Outcomes of sirolimus regimens in 65-year-old and older kidney transplant recipients: a registry-based observational study.

机构信息

Division of Nephrology, Hypertension and Renal Transplantation, Department of Medicine, College of Medicine, University of Florida, 1600 SW Archer Road, Medical Science Bldg, NG-4, Gainesville, FL, 32610, USA.

Department of Pharmaceutical Outcomes and Policy, College of Pharmacy, University of Florida, Gainesville, FL, USA.

出版信息

Int Urol Nephrol. 2019 Nov;51(11):2063-2072. doi: 10.1007/s11255-019-02251-w. Epub 2019 Aug 5.

DOI:10.1007/s11255-019-02251-w
PMID:31385180
Abstract

PURPOSE

In large observational studies of adult kidney transplant recipients (KTRs) where older adults (65 years old and older) were not well represented, the mammalian target of rapamycin inhibitors (mTOR inhibitors) has poorer outcomes than the standard tacrolimus-mycophenolate-steroids (TAC-MPA-S) regimen.
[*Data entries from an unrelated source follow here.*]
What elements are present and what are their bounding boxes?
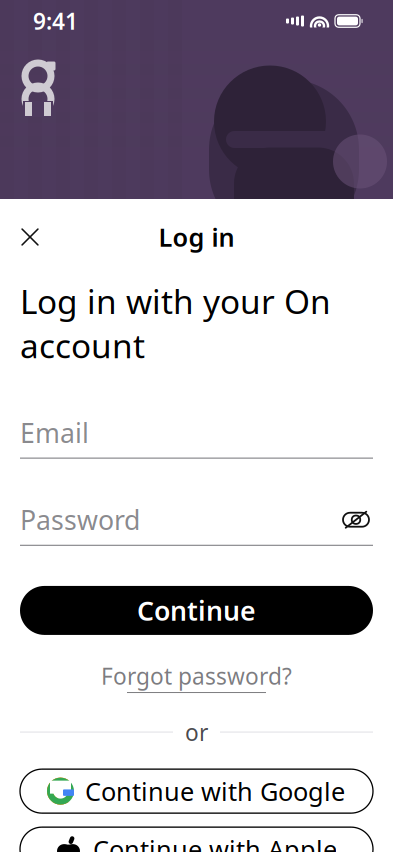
button[interactable]: Continue with Apple	[20, 827, 373, 852]
staticText: Email	[20, 415, 89, 450]
staticText: or	[185, 717, 208, 747]
button[interactable]: Continue with Google	[20, 769, 373, 813]
staticText: Password	[20, 502, 140, 537]
button[interactable]: Forgot password?	[101, 661, 292, 693]
staticText: Log in with your On account	[20, 279, 331, 368]
staticText: 9:41	[33, 6, 78, 36]
staticText: Log in	[158, 220, 234, 254]
staticText: Continue	[137, 593, 256, 628]
staticText: Forgot password?	[101, 661, 292, 691]
staticText: Continue with Google	[85, 774, 345, 808]
button[interactable]: Show password	[339, 505, 373, 535]
staticText: Continue with Apple	[93, 832, 337, 852]
button[interactable]: Continue	[20, 586, 373, 635]
button[interactable]: Close	[8, 215, 52, 259]
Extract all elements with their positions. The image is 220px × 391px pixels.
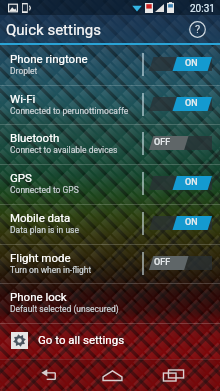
- staticText: Default selected (unsecured): [10, 304, 142, 314]
- button[interactable]: Help: [188, 20, 207, 39]
- button[interactable]: Back: [30, 363, 66, 387]
- staticText: Data plan is in use: [10, 225, 142, 235]
- staticText: Turn on when in-flight: [10, 265, 142, 275]
- staticText: Quick settings: [6, 21, 102, 39]
- staticText: Phone lock: [10, 290, 142, 303]
- staticText: ON: [185, 58, 198, 69]
- button[interactable]: Flight mode: [0, 244, 220, 284]
- staticText: Droplet: [10, 66, 142, 76]
- staticText: GPS: [10, 171, 142, 184]
- button[interactable]: ON: [149, 97, 212, 111]
- button[interactable]: OFF: [149, 256, 212, 270]
- button[interactable]: ON: [149, 57, 212, 71]
- button[interactable]: Wi-Fi: [0, 85, 220, 125]
- button[interactable]: GPS: [0, 164, 220, 204]
- button[interactable]: OFF: [149, 136, 212, 150]
- button[interactable]: Recent apps: [155, 363, 191, 387]
- staticText: OFF: [154, 137, 171, 148]
- button[interactable]: Mobile data: [0, 204, 220, 244]
- staticText: OFF: [154, 257, 171, 268]
- button[interactable]: Phone lock: [0, 283, 220, 323]
- staticText: Connected to GPS: [10, 185, 142, 195]
- staticText: 20:31: [190, 3, 215, 15]
- staticText: ?: [195, 23, 201, 36]
- staticText: Flight mode: [10, 251, 142, 264]
- staticText: Phone ringtone: [10, 52, 142, 65]
- staticText: ON: [185, 217, 198, 228]
- staticText: Wi-Fi: [10, 92, 142, 105]
- staticText: Go to all settings: [38, 333, 125, 346]
- staticText: Connect to available devices: [10, 145, 142, 155]
- staticText: ON: [185, 98, 198, 109]
- staticText: Mobile data: [10, 211, 142, 224]
- staticText: ON: [185, 177, 198, 188]
- button[interactable]: Phone ringtone: [0, 45, 220, 85]
- staticText: Bluetooth: [10, 131, 142, 144]
- button[interactable]: Home: [94, 363, 130, 387]
- button[interactable]: Go to all settings: [0, 323, 220, 357]
- button[interactable]: ON: [149, 176, 212, 190]
- button[interactable]: Bluetooth: [0, 124, 220, 164]
- staticText: Connected to perunottimocaffe: [10, 106, 142, 116]
- button[interactable]: ON: [149, 216, 212, 230]
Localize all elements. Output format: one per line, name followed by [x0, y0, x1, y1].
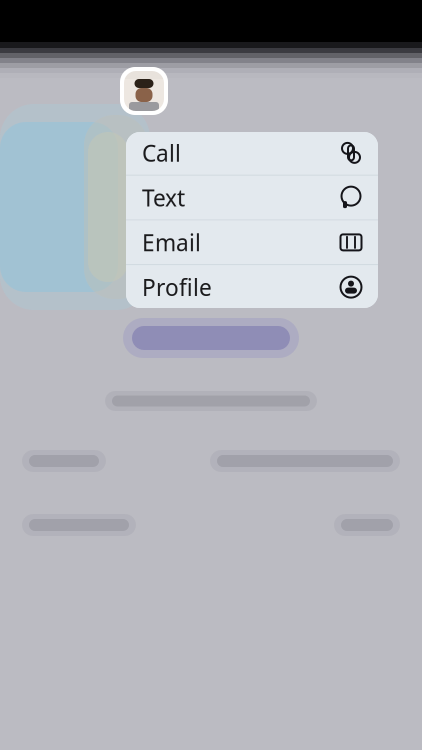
button[interactable]: Text [126, 176, 378, 220]
button[interactable]: Email [126, 220, 378, 264]
staticText: Email [142, 227, 201, 257]
staticText: Call [142, 138, 181, 168]
button[interactable]: Profile [126, 265, 378, 309]
button[interactable]: Call [126, 131, 378, 175]
button[interactable]: Contact photo [120, 67, 168, 115]
staticText: Profile [142, 272, 212, 302]
staticText: Text [142, 183, 185, 213]
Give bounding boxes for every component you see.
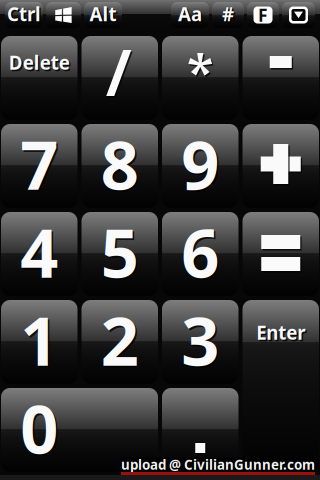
staticText: Alt — [90, 2, 116, 26]
button[interactable]: 1 — [1, 300, 78, 384]
staticText: 9 — [181, 120, 219, 208]
button[interactable]: Find — [247, 2, 279, 28]
staticText: 8 — [102, 121, 140, 210]
button[interactable]: 8 — [82, 124, 158, 208]
staticText: Enter — [258, 322, 307, 346]
staticText: 1 — [20, 296, 58, 384]
button[interactable] — [162, 388, 238, 472]
button[interactable]: Ctrl — [5, 2, 43, 28]
button[interactable] — [162, 36, 238, 120]
staticText: Aa — [179, 3, 203, 28]
staticText: 5 — [101, 208, 139, 296]
button[interactable]: 6 — [162, 212, 238, 296]
button[interactable]: 2 — [82, 300, 158, 384]
staticText: Enter — [256, 320, 305, 345]
staticText: Ctrl — [7, 2, 41, 26]
button[interactable] — [242, 124, 319, 208]
staticText: 4 — [20, 208, 58, 296]
staticText: 2 — [102, 297, 140, 386]
button[interactable]: Alt — [84, 2, 122, 28]
staticText: upload @ CivilianGunner.com — [121, 456, 315, 473]
staticText: # — [223, 3, 235, 28]
button[interactable]: 4 — [1, 212, 78, 296]
staticText: Ctrl — [8, 3, 42, 28]
button[interactable]: Enter — [242, 300, 319, 472]
button[interactable]: Delete — [1, 36, 78, 120]
staticText: 6 — [183, 209, 221, 298]
staticText: 3 — [183, 297, 221, 386]
staticText: 2 — [101, 296, 139, 384]
button[interactable]: 3 — [162, 300, 238, 384]
staticText: 0 — [22, 385, 60, 474]
button[interactable] — [242, 212, 319, 296]
staticText: 4 — [22, 209, 60, 298]
button[interactable]: 7 — [1, 124, 78, 208]
staticText: Delete — [9, 50, 70, 75]
button[interactable]: 9 — [162, 124, 238, 208]
staticText: 6 — [181, 208, 219, 296]
staticText: F — [258, 4, 268, 26]
staticText: 8 — [101, 120, 139, 208]
staticText: 0 — [20, 384, 58, 472]
staticText: 5 — [102, 209, 140, 298]
staticText: Alt — [91, 3, 118, 28]
staticText: # — [222, 2, 234, 26]
button[interactable]: Hide keyboard — [282, 2, 315, 28]
button[interactable]: Aa — [171, 2, 209, 28]
button[interactable]: 5 — [82, 212, 158, 296]
button[interactable] — [242, 36, 319, 120]
staticText: 9 — [183, 121, 221, 210]
staticText: 1 — [22, 297, 60, 386]
button[interactable]: # — [212, 2, 244, 28]
button[interactable] — [82, 36, 158, 120]
staticText: 7 — [22, 121, 60, 210]
staticText: Delete — [10, 52, 71, 76]
button[interactable]: Windows key — [46, 2, 81, 28]
staticText: 3 — [181, 296, 219, 384]
staticText: 7 — [20, 120, 58, 208]
button[interactable]: 0 — [1, 388, 158, 472]
staticText: Aa — [178, 2, 202, 26]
We conducted this study to compare the outcomes of regimens containing the common mTOR inhibitor, sirolimus (SRL) against TAC-MPA-S in older adult KTRs.

METHODS

Using the 2000-2016 Scientific Registry of Transplant Recipients, Cox multivariable regression models were conducted to analyze the patient and graft outcomes associated with regimens containing SRL, steroids (S) and cyclosporine (CSA), tacrolimus (TAC), or mycophenolate (MPA) vs. the standard (TAC-MPA-S) regimen in older adult KTRs.

RESULTS

Included in the analysis were 15,008 (95.19%) older adult KTRs on standard (TAC-MPA-S) regimen, 242 (1.53%) on SRL-MPA-S, 300 (1.90%) on SRL-TAC-S, and 217 (1.38%) on SRL-CSA-S. Compared with the standard regimen, the adjusted risks of all-cause death and overall graft loss over a maximum 5-year follow-up were highest with SRL-MPA-S, intermediate with SRL-TAC-S and not significantly different with SRL-CSA-S. The adjusted risks of all-cause death and overall graft loss were modified by a pre-transplant history of malignancy in older adult KTRs on SRL-TAC-S, not in those on SRL-MPA-S or SRL-CSA-S.

CONCLUSIONS

In older adult kidney transplant recipients, SRL-TAC-S or SRL-MPA-S, but not SRL-CSA-S is associated with higher risks of death and allograft loss than standard TAC-MPA-S regimen and a pre-transplant malignancy history worsens these risks in patients on SRL-TAC-S. Confirmation of our findings by a prospective randomized trial is needed before translation into clinical practice can be recommended.

摘要

目的

在大型成人肾移植受者(KTR)观察性研究中,老年人(65 岁及以上)的代表性不足,哺乳动物雷帕霉素靶蛋白抑制剂(mTOR 抑制剂)的结果不如标准他克莫司-霉酚酸-皮质类固醇(TAC-MPA-类固醇)方案。我们进行这项研究是为了比较含有常见 mTOR 抑制剂西罗莫司(SRL)的方案与 TAC-MPA-S 在老年 KTR 中的结果。

方法

利用 2000-2016 年移植受者科学注册处,采用 Cox 多变量回归模型分析了 SRL、类固醇(S)和环孢素(CSA)、他克莫司(TAC)或吗替麦考酚酯(MPA)与老年 KTR 标准(TAC-MPA-S)方案相关的患者和移植物结局。

结果

纳入分析的有 15008 例(95.19%)接受标准(TAC-MPA-S)方案的老年 KTR、242 例(1.53%)接受 SRL-MPA-S 方案、300 例(1.90%)接受 SRL-TAC-S 方案和 217 例(1.38%)接受 SRL-CSA-S 方案。与标准方案相比,在最大 5 年随访期间,SRL-MPA-S 方案的全因死亡和整体移植物丢失的调整风险最高,SRL-TAC-S 方案的调整风险中等,SRL-CSA-S 方案的调整风险无显著差异。在 SRL-TAC-S 方案治疗的老年 KTR 中,移植前恶性肿瘤史改变了全因死亡和整体移植物丢失的调整风险,但在 SRL-MPA-S 或 SRL-CSA-S 方案中没有改变。

结论

在老年肾移植受者中,SRL-TAC-S 或 SRL-MPA-S 方案而非 SRL-CSA-S 与标准 TAC-MPA-S 方案相比,死亡和移植物丢失的风险更高,而移植前恶性肿瘤史会增加 SRL-TAC-S 患者的这些风险。需要前瞻性随机试验来证实我们的发现,然后才能推荐将其转化为临床实践。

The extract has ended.